Es gibt verschiedene Kategorien von leitungsgebundenem und abgestrahltem Rauschen. Gleichtaktrauschen tritt als Signal auf, das Differential-Ein- und -Ausgangsanschlüsse sowie positive und negative Spannungsschienen der Netzteile überlagert. Um Gleichtaktstörungen zu reduzieren und gleichzeitig eine unterbrechungsfreie Übertragung der gewünschten differenziellen Signale zu gewährleisten, werden häufig Gleichtaktdrosseln („Common Mode Chokes“, CMC) eingesetzt, die aus zwei Wicklungen bestehen, die einen Ferritkern umschließen.
Differenzielle Störsignale laufen in entgegengesetzte Richtungen und können mit einem geeigneten Filter unterdrückt werden, der aus einem Induktor, einem Kondensator oder einer Gleichtaktdrossel im Differenzialmodus besteht. Elektrostatische Entladung ( ESD) kann zu transienten Spannungsspitzen (große dV/dt) führen, die schädliche Hochspannungen auf Kabeln induzieren und Halbleiter und andere Bauteile beschädigen können. Spannungsabhängige Widerstände (Varistoren) oder Überspannungsschutzvorrichtungen (Transient Voltage Suppressors, TVS) können zum Schutz vor den potenziell schädlichen Auswirkungen von ESD beitragen. Bild 2 zeigt, wie ein typisches Multidrop-10BASE-T1S-Netzwerk, das mehrere Steuergeräte in einem Automobil verbindet, durch eine Kombination aus CMCs und Varistoren geschützt wird.
SPE-Schutz fürs Ethernet implementieren
Da es sich bei 10BASE-T1S um eine Multidrop-Verbindung handelt, bei der viele Steuergeräte an einer einzigen BUS-Leitung angeschlossen sind, kommt es aufgrund der Länge des Kabelbaums zwangsläufig zu Signalreflexionen. Zudem kann die durch mehrere Steuergeräte verursachte zusätzliche Kapazität Störungen auf dem Datensignal hervorrufen. Aufgrund der Eigenschaften von elektronischen Bauteilen, die in differenziellen Kommunikationsleitungen verwendet werden, kann der Übertragungsmodus manchmal vom Differenzialmodus in den Gleichtaktmodus oder umgekehrt umgewandelt werden.

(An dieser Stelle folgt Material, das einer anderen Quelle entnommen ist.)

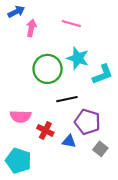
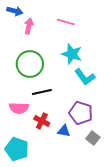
blue arrow: (16, 12) -> (15, 11), turned 42
green circle: (48, 69) -> (30, 64), moved
cyan L-shape: (103, 74) -> (85, 77), moved, turned 75
black line: (67, 99) -> (42, 92), moved

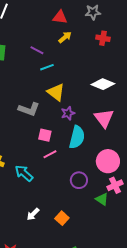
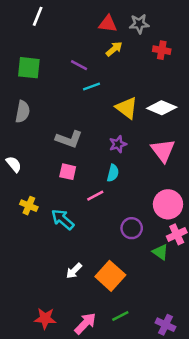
gray star: (93, 12) -> (139, 24), moved
yellow triangle: (56, 92) -> (127, 108), moved
pink square: (45, 135) -> (68, 172), moved
cyan semicircle: (77, 137) -> (113, 173), moved, size x0.6
orange square: (62, 218) -> (110, 276), size x1.6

Dies wird als Wellenkonversion (Mode Conversion) bezeichnet.
Die Mode Conversion führt dazu, dass Differenzialsignale in Rauschen oder Rauschen in Differenzialsignale umgewandelt werden, was zu einer schlechten Rauschimmunität des Steuergeräts führt und dadurch zu Fehlfunktionen oder noch mehr Rauschen führen kann.
Diese Probleme entstehen durch Asymmetrien (Unterschiede in Induktivität und Kapazität) in differenziellen Kommunikationsleitungen. Bei Automotive-Ethernet werden für die Auswahl der Bauteile und für das Design des Steuergeräts in der Regel die Eigenschaften der Mode Conversion (Sdc11, Ssd21, Ssd12), die Rückflussdämpfung (Sdd11) und die Einfügungsdämpfung (Sdd21) verwendet. Für diese S-Parameter (Streuung) wurden in IEEE802.3cg Standardleitungen (Sdd11, Sdc11) festgelegt. Daher sind die S-Parameter einzelner und kombinierter Bauteile wesentliche Kriterien bei der Entwicklung von Steuergeräten.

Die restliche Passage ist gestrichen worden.